Dataset excerpts:
-- Opening Marker --

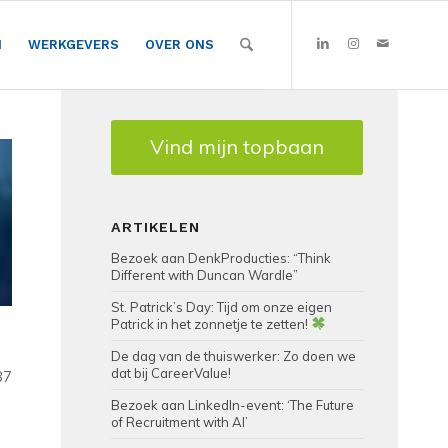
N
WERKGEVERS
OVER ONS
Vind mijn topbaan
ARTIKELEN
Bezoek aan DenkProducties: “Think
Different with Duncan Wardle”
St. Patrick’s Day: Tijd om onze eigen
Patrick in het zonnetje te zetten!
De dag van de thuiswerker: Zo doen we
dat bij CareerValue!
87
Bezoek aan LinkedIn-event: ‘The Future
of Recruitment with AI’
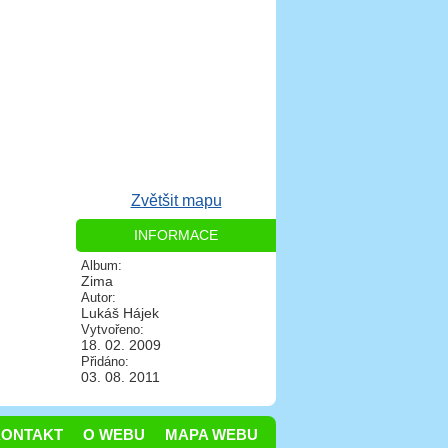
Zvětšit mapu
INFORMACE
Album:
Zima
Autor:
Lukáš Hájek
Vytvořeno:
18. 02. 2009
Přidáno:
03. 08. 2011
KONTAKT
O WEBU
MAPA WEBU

-- Closing Marker --

- [WORK INSTRUCTION]: Reproduce each line of the records in which the string "with" appears.

- [EXERCISE RESULT]:
Different with Duncan Wardle”
of Recruitment with AI’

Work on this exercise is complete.